Retórica dos amaldiçoados, dá-me uma comparação exata e maligna para dizer

o que foram aqueles olhos(...). Não me socorre imagem capaz de socorrer, sem

quebra da insanidade do delírio, o que eles foram e me fizeram. Olhos de

blasfêmia? Vá, de maldição. É o que me dá aquela feição do horror. Traziam

não sei que fluido maligno e mórbido, uma força que arrastava para dentro,

como o veneno que sufoca e estrangula, nos dias de agonia. Para não ser

tragado, agarrei-me à sanidade, à lágrima ante a depressão, ao dizer que era

apenas o medo disfarçado de esquizofrenia; mas tão depressa me mostrava

obcecado, aquele ser sobrenatural sorria se aproximando na escuridão,

grunhindo entre sussurros, horror tão desesperador porque se fazia desejar,

ameaçando prender-me, apunhalar-me, beber o sangue e devorar-me a carne

ainda vivo. Quantos minutos gastamos naquela luta entre o bem e o mal, entre

o desejo e o proibido? Só os sinos do além terão marcado esse tempo paralelo

macabro e infinito. O tormento frente ao desconhecido, o maligno, deixa suas

marcas; nem por nos fazer esconder embaixo das cobertas, atrás da porta, espiar

pelo vão da janela, nem pelo instinto de sobrevivência. Há de fazer sentir o frio

no estômago às vítimas que se agarram à última esperança frente à lâmina do

torturador pela qual corpos jazem no chão; assim as esperanças dos que

sobrevivem ao mal se desvanecem enquanto seus passos se aproximam nas

trevas. Este suplício se abateu a Poe, Lovecraft; mas eu não tenho tempo para

reescrever o que acontecerá.
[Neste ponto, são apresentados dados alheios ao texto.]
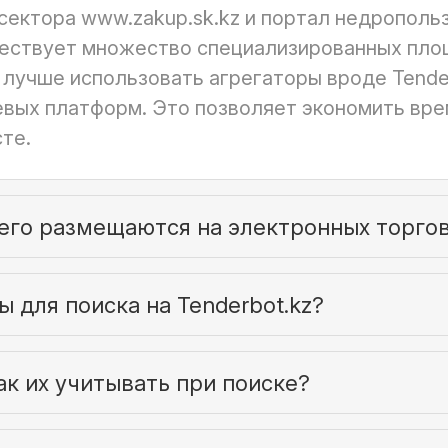
сектора www.zakup.sk.kz и портал недрополь
уществует множество специализированных пло
 лучше использовать агрегаторы вроде Tende
вых платформ. Это позволяет экономить вре
те.
сего размещаются на электронных торго
 для поиска на Tenderbot.kz?
ак их учитывать при поиске?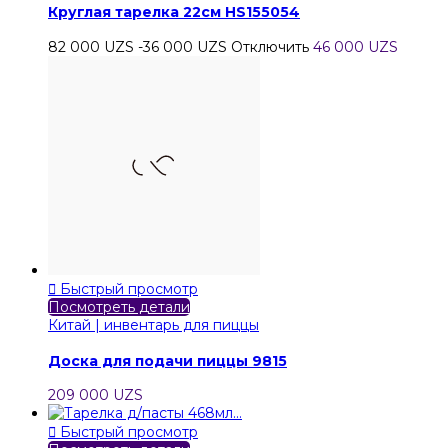
Круглая тарелка 22см HS155054
82 000 UZS
-36 000 UZS
Отключить
46 000 UZS

Быстрый просмотр
Посмотреть детали
Китай | инвентарь для пиццы
Доска для подачи пиццы 9815
209 000 UZS

Быстрый просмотр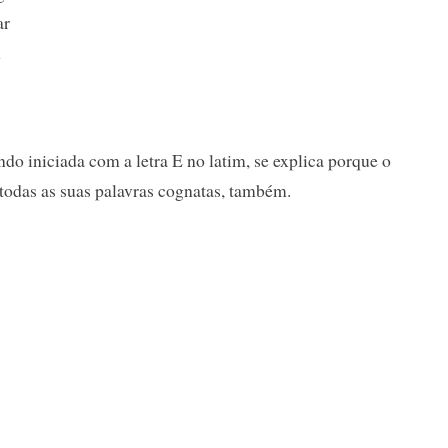
ar
m
Sendo iniciada com a letra E no latim, se explica porque o
 todas as suas palavras cognatas, também.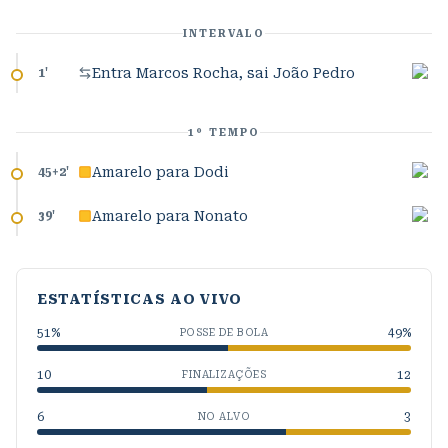
INTERVALO
Entra Marcos Rocha, sai João Pedro
1
'
1º TEMPO
Amarelo para Dodi
45+2
'
Amarelo para Nonato
39
'
ESTATÍSTICAS AO VIVO
51
%
49
%
POSSE DE BOLA
10
12
FINALIZAÇÕES
6
3
NO ALVO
Estou aqui para contar que, ao cabo de um tempo

interminável, agarrei-me à esperança que me restava, mas então em correr

desenfreado, e disse-lhe – para fugir desesperado ao medo e desejo que me sufocavam - que me renderia se me deixasse vivo, pois meu maior medo era o desejo de estar entre aquelas mãos.